Salah satu penerapan toleransi yang pernah dicontohkan oleh sang Nabi saw yakni ketika suatu kali ada seorang Yahudi meninggal dunia yang dibawa oleh para kerabatnya untuk dimakamkan. Pada saat yang sama, Nabi dan para sahabat sedang duduk-duduk. Mengetahui ada jenazah orang Yahudi sedang lewat, Nabi saw kemudian berdiri sebagai tanda penghormatan. Spontanitas para sahabat bertanya, “Wahai Nabi, kenapa engkau berdiri, padahal jenazah tersebut adalah seorang Yahudi?”
Jawaban Rasulullah singkat, “Setidaknya ia adalah seorang manusia”. Sikap ini menunjukkan bahwa Nabi adalah tipe yang menjunjung tinggi toleransi. Nabi paham bagaimana memposisikan diri, bergaul serta berhubungan dalam lingkungan Arab yang sangat menjunjung tinggi nilai kesukuan dari banyak kabilah.
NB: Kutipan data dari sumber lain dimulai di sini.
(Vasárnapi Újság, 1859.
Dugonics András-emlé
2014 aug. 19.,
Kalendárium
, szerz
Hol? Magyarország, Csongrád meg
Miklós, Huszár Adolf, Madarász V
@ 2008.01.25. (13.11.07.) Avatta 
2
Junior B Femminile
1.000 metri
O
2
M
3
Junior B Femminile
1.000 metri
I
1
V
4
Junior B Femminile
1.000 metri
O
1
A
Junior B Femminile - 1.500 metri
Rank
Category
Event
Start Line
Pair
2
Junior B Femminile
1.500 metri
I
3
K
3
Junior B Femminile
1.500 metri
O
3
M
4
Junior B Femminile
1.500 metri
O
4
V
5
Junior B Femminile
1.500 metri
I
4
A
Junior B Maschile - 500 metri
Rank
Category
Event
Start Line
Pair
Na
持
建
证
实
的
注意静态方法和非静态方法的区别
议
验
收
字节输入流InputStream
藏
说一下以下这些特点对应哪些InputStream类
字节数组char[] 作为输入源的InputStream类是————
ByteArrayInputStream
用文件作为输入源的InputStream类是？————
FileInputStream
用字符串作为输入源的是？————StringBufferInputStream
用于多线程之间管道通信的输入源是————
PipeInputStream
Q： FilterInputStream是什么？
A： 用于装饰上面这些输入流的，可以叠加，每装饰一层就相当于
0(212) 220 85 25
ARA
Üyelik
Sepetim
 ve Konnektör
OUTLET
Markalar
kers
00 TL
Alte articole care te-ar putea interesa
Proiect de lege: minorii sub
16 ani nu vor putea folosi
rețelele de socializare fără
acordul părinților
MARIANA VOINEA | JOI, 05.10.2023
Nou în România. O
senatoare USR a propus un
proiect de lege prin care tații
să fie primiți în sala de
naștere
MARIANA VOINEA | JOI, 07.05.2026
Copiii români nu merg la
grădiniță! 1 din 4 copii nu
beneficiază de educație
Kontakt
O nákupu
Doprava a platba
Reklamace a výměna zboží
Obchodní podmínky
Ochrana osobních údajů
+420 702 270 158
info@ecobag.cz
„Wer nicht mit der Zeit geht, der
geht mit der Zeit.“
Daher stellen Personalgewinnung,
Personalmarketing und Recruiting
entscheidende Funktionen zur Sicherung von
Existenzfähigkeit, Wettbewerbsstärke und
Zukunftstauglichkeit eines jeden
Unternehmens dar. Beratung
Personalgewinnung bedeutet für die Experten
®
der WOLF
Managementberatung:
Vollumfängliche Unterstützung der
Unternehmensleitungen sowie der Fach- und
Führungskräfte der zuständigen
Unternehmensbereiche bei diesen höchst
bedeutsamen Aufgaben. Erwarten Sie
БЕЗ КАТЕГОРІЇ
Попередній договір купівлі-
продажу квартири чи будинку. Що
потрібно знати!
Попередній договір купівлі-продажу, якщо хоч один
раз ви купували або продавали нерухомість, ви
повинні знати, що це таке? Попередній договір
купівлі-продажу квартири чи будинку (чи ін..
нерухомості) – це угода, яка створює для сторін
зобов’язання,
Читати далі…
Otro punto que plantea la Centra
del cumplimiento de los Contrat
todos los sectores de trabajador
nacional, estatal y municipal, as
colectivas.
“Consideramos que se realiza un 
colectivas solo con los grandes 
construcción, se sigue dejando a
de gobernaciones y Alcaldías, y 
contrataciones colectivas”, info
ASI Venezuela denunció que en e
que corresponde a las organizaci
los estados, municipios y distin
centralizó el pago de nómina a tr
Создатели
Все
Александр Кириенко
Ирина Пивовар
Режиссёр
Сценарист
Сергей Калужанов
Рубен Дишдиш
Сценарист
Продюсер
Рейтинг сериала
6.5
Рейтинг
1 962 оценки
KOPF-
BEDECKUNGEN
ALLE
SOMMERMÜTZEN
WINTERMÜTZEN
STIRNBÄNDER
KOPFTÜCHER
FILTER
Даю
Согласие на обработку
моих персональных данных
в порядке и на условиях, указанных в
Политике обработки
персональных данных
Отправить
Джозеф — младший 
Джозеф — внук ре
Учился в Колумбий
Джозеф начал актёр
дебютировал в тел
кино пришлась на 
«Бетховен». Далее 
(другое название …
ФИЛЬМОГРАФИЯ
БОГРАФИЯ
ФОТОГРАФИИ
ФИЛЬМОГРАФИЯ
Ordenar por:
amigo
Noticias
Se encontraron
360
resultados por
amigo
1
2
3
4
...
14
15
Toleransi yang dicontohkan Nabi dianjurkan dalam segala bidang kehidupan, baik muamalah, sosial, keamanan terutama dalam bidang kehidupan keagamaan. Namun toleransi dalam keberagamaan ini tidak bablas tanpa batas. Islam menyerukan toleransi di segala bidang kecuali dalam ranah akidah.
Islam melarang mempertukarkan akidah maupun turut serta dalam peribadatan agama lain atau mengikuti ajaran agama lain. Hal ini sesuai dengan perintah Allah dalam surat Al kafirun ayat 6: “Untukmu agamamu dan untukku agamaku“. Ayat ini mengajarkan kepada kita mengenai konsep toleransi dari sisi akidah. Menghargai dengan cara tidak mengganggu dan menghormati peribadatan agama lain.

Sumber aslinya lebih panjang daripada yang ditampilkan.